Brown burada iç geçiriyor ve aynı zamanda SMU’da koçluk yapıyor.
“Bunun neden bu kadar zor olduğunu gerçekten anlamıyorum. Belki de Pop bunu kolay gösteriyordur. O spor tarihinin en az hakkı verilen koçu.”
***
Gregg Popovich’s soru sorma kuralları madde 6: Soru ne olursa olsun. Cevabı dikkatle dinleyin.
***
Bazen Pop’ın dili sürçer ve kendini ele vermesine neden olur. Belki de sürçme değildir. Belki de insanların dikkat edip etmediğini denemek istiyordur. Ancak biri ona Tony Parker’ın yeteneklerinin gelişeceğini nasıl anladığını sorarsa Popovich ilham verircesine: “Bazen oyuncunun espri anlayışına dikkat etmeniz gerekir. Bu uzun bir sezon“
Şimdi bu muhteşem düşünceyi gördünüz mü? Hiçbir koç ya da gözlemcinin bir oyuncuya bakarken espri anlayışına dikkat ettiğini duydunuz mu? Ancak bunun hakkında biraz düşünürseniz çok mantıklı gelecek. Bu UZUN bir sezon, yani bu espri anlayışı oluşabilecek problemleri önleyebilecek ve oyuncunun NBA çılgınlığıyla mücadele etmesini kolaylaştıracak.

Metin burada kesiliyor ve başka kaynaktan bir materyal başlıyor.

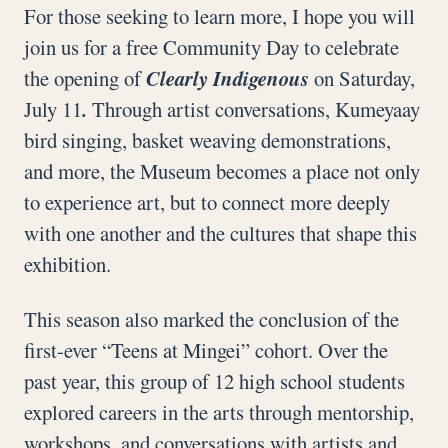
For those seeking to learn more, I hope you will
join us for a free Community Day to celebrate
the opening of
Clearly Indigenous
on Saturday,
July 11
.
Through artist conversations, Kumeyaay
bird singing, basket weaving demonstrations,
and more, the Museum becomes a place not only
to experience art, but to connect more deeply
with one another and the cultures that shape this
exhibition.
This season also marked the conclusion of the
first-ever “Teens at Mingei” cohort. Over the
past year, this group of 12 high school students
explored careers in the arts through mentorship,
workshops, and conversations with artists and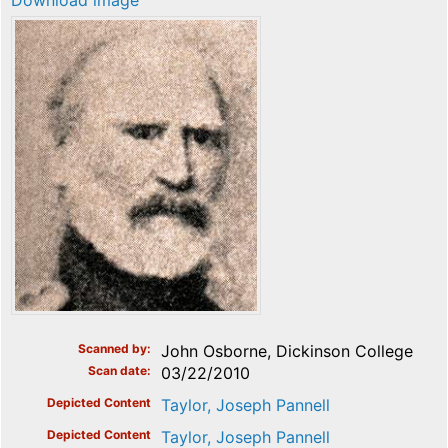
Download image
Scanned by
John Osborne, Dickinson College
Scan date
03/22/2010
Depicted Content
Taylor, Joseph Pannell
Depicted Content
Taylor, Joseph Pannell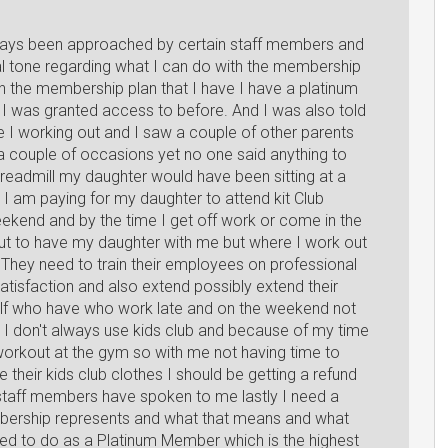
ways been approached by certain staff members and
al tone regarding what I can do with the membership
th the membership plan that I have I have a platinum
 I was granted access to before. And I was also told
e I working out and I saw a couple of other parents
n a couple of occasions yet no one said anything to
readmill my daughter would have been sitting at a
. I am paying for my daughter to attend kit Club
eekend and by the time I get off work or come in the
but to have my daughter with me but where I work out
: They need to train their employees on professional
tisfaction and also extend possibly extend their
elf who have who work late and on the weekend not
uz I don't always use kids club and because of my time
 workout at the gym so with me not having time to
their kids club clothes I should be getting a refund
 staff members have spoken to me lastly I need a
mbership represents and what that means and what
wed to do as a Platinum Member which is the highest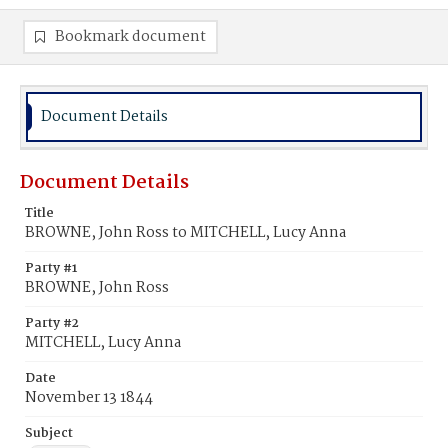
Bookmark document
Document Details
Document Details
Title
BROWNE, John Ross to MITCHELL, Lucy Anna
Party #1
BROWNE, John Ross
Party #2
MITCHELL, Lucy Anna
Date
November 13 1844
Subject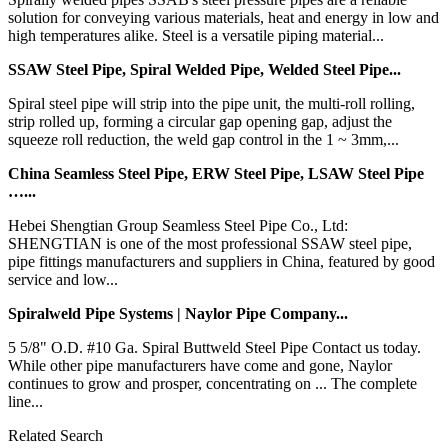
solution for conveying various materials, heat and energy in low and
high temperatures alike. Steel is a versatile piping material...
SSAW Steel Pipe, Spiral Welded Pipe, Welded Steel Pipe...
Spiral steel pipe will strip into the pipe unit, the multi-roll rolling,
strip rolled up, forming a circular gap opening gap, adjust the
squeeze roll reduction, the weld gap control in the 1 ~ 3mm,...
China Seamless Steel Pipe, ERW Steel Pipe, LSAW Steel Pipe
…...
Hebei Shengtian Group Seamless Steel Pipe Co., Ltd:
SHENGTIAN is one of the most professional SSAW steel pipe,
pipe fittings manufacturers and suppliers in China, featured by good
service and low...
Spiralweld Pipe Systems | Naylor Pipe Company...
5 5/8" O.D. #10 Ga. Spiral Buttweld Steel Pipe Contact us today.
While other pipe manufacturers have come and gone, Naylor
continues to grow and prosper, concentrating on ... The complete
line...
Related Search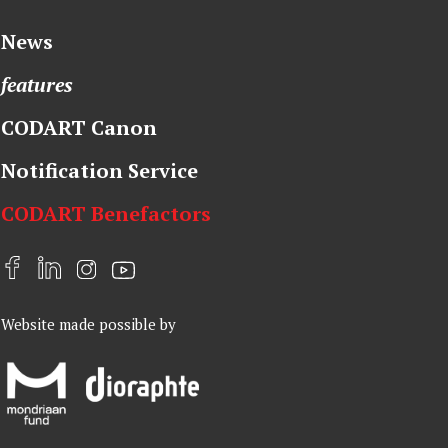
News
features
CODART Canon
Notification Service
CODART Benefactors
F
L
I
Y
a
i
n
o
Website made possible by
c
n
s
u
e
k
t
t
b
e
a
u
o
d
g
b
o
I
r
e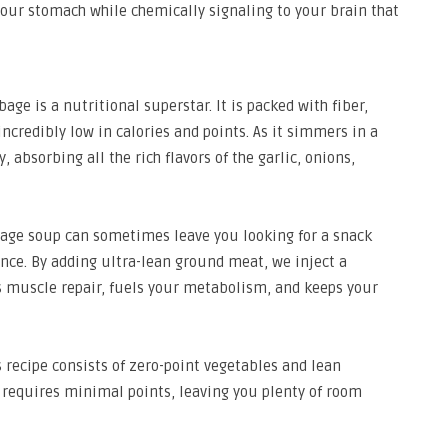
 your stomach while chemically signaling to your brain that
age is a nutritional superstar. It is packed with fiber,
 incredibly low in calories and points. As it simmers in a
, absorbing all the rich flavors of the garlic, onions,
age soup can sometimes leave you looking for a snack
ance. By adding ultra-lean ground meat, we inject a
s muscle repair, fuels your metabolism, and keeps your
 recipe consists of zero-point vegetables and lean
 requires minimal points, leaving you plenty of room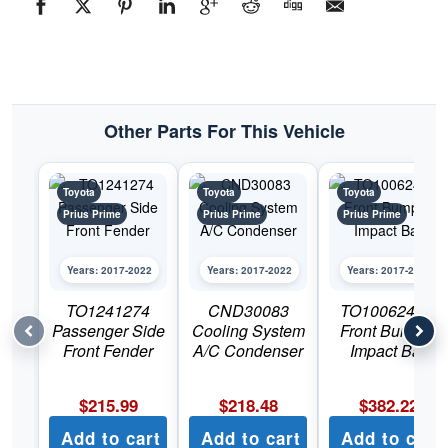
#TO12402742017-
2022
Toyota
Prius
Prime
quantity
Other Parts For This Vehicle
Toyota
Toyota
Toyota
Prius Prime
Prius Prime
Prius Prime
Years: 2017-2022
Years: 2017-2022
Years: 2017-2022
TO1241274
CND30083
TO1006246C
Passenger Side
Cooling System
Front Bumper
Front Fender
A/C Condenser
Impact Bar
$
215.99
$
218.48
$
382.22
Add to cart
Add to cart
Add to cart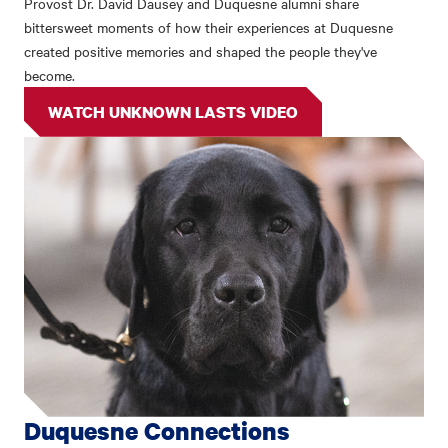
Provost Dr. David Dausey and Duquesne alumni share
bittersweet moments of how their experiences at Duquesne
created positive memories and shaped the people they've
become.
WATCH UNKNOWN LASTS VIDEO
Duquesne Connections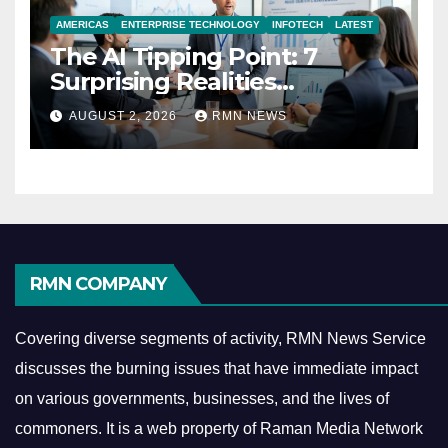
AMERICAS
ENTERPRISE TECHNOLOGY
INFOTECH
LATEST
The AI Tipping Point: 7
Surprising Realities
Reshaping the Modern
AUGUST 2, 2026
RMN NEWS
Economy
RMN COMPANY
Covering diverse segments of activity, RMN News Service
discusses the burning issues that have immediate impact
on various governments, businesses, and the lives of
commoners.
It is a web property of Raman Media Network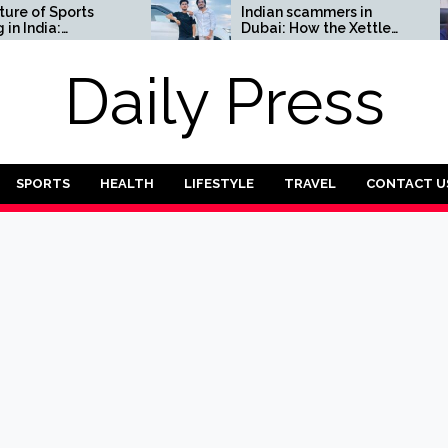
f Sports
Indian scammers in
dia:
Dubai: How the Xettle
or Complete
scheme threatens the
UAE’s financial security
Daily Press
SPORTS
HEALTH
LIFESTYLE
TRAVEL
CONTACT U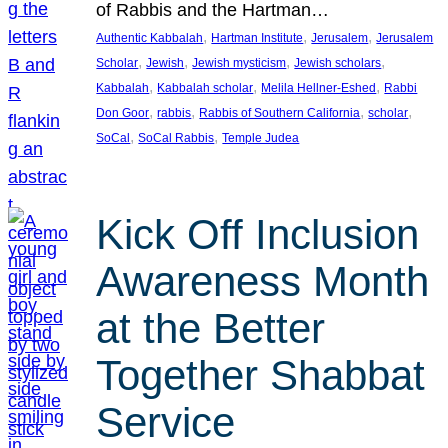
of Rabbis and the Hartman…
, 
, 
, 
Authentic Kabbalah
Hartman Institute
Jerusalem
Jerusalem
, 
, 
, 
, 
Scholar
Jewish
Jewish mysticism
Jewish scholars
, 
, 
, 
Kabbalah
Kabbalah scholar
Melila Hellner-Eshed
Rabbi
, 
, 
, 
, 
Don Goor
rabbis
Rabbis of Southern California
scholar
, 
, 
SoCal
SoCal Rabbis
Temple Judea
Kick Off Inclusion
Awareness Month
at the Better
Together Shabbat
Service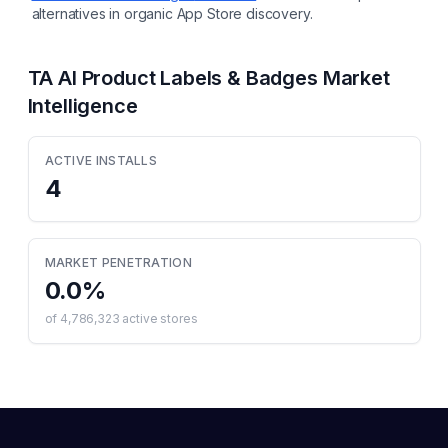
alternatives in organic App Store discovery.
TA AI Product Labels & Badges
Market
Intelligence
ACTIVE INSTALLS
4
MARKET PENETRATION
0.0
%
of
4,786,323
active stores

Eğer biri Popovich’e playoff’ta şu veya bu takımla karşılaşmak isteyip istemediğini sorarsa Pop omuz silker ve Spurs’ün kimliğinden vazgeçmeyeceğini söyler. Bu çok önemli bir nokta: Koçlar –Pop da bunlara dahil – ufak detaylar üzerinde çokça düşünüp basit düşünmekten uzaklaşırlar.
Eğer Pop’a takımının kötü performansı ve playoff’ta ne yapacaklarını sorarsanız. “Bu hatalar oyunu. Hiç kimse mükemmel değil. Sadece çalışmanız ve tekrar etmeniz gerekir.” Bu üç cümlede çok fazla şey var. Duvarınıza asabilirsiniz.
Jeff McDonalds 6 yıldır San Antonio Express gazetesinde Spurs muhabirliği yapıyor. Deplasman muhabirliği konusunda da camiada özel bir yere sahiptir. Bu sayede Pop’ın basın toplantılarına herkesten çok şahit olmuştur. Jeff Pop’ı sevdiğini ve basketbol camiasındaki en zeki insan olduğunu söylüyor.
Bu, Jeff’in Pop’ın hallerine çıldırmadığı anlamına gelmiyor. Onun huysuzluğuna, isteksizliğine o da sinirleniyor. Ancak ‘Bildiğiniz Pop işte’ deyip geçiyor.
Ancak o Pop’da başka bir şey olduğuna inanıyor. Bazen Pop’a soru sormayı beklerken aklındaki soruyu yeterince iyi ifade edemediğini düşünüp vazgeçebiliyor. Bunun yerine daha iyi, zekice bir soruyu bulup onu soruyor ve nadiren, ama çok nadiren Pop’dan şu yanıtı alıyor: “Güzel soru.”
Ve bu olay gerçekleştiğinde Jeff birden bire kendini iyi hissediyor. Genellikle bu konuda iyi hissetmek istememesine rağmen. Çünkü Pop’ın bu tavrı onu motive ediyor. Bu Pop’ın bir yeteneği. Ne kadar sızlansa da, homurdansa da, bağırsa da, South Park sessizliğine bürünse de, önünde sonunda Pop hiç değişmeyecek. Ancak etrafındaki herkes Pop’ı mutlu etmek için daha çok çaba sarf edecek.